◆ What this task involves:
Lines with the word "novos" are the ones wanted. Copy each of them from the entries below.

[Items from a data source]

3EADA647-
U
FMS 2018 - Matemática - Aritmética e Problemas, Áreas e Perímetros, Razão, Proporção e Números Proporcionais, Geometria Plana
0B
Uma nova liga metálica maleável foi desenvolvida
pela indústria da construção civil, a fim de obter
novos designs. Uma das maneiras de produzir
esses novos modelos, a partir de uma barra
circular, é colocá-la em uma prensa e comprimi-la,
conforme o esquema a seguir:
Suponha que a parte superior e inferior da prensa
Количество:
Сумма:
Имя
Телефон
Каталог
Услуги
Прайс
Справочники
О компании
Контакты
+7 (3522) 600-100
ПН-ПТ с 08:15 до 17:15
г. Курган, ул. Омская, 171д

...

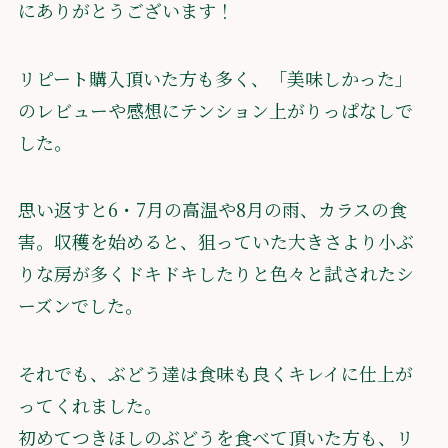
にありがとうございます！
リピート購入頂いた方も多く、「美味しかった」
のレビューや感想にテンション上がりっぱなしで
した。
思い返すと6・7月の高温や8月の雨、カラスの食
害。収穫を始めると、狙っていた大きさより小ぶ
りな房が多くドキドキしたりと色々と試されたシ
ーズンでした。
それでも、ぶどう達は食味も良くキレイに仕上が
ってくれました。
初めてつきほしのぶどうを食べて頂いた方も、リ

◆ Exercise result:
novos designs. Uma das maneiras de produzir
esses novos modelos, a partir de uma barra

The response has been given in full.